*** Opening Recorded information ***

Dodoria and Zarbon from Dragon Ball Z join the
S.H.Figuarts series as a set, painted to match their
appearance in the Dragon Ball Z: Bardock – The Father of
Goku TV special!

*** Closing Recorded information ***
*** Opening Recorded information ***

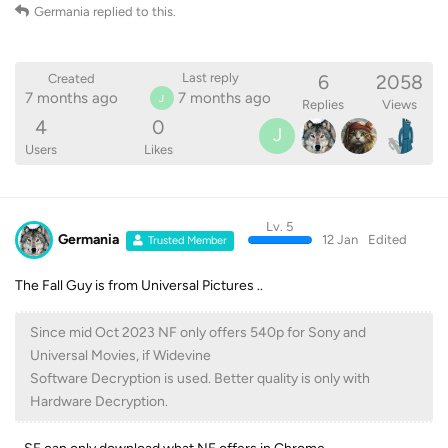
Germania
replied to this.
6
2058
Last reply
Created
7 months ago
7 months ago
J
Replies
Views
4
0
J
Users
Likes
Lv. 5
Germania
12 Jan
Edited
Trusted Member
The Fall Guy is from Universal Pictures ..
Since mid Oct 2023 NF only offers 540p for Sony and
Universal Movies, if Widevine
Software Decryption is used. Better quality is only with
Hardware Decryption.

*** Closing Recorded information ***

**Instructions to follow**
Search the listing above for the lines with "Dodoria and Zarbon" and "Goku TV special!", then output those lines and all lines between them exactly.

**Response**
Dodoria and Zarbon from Dragon Ball Z join the
S.H.Figuarts series as a set, painted to match their
appearance in the Dragon Ball Z: Bardock – The Father of
Goku TV special!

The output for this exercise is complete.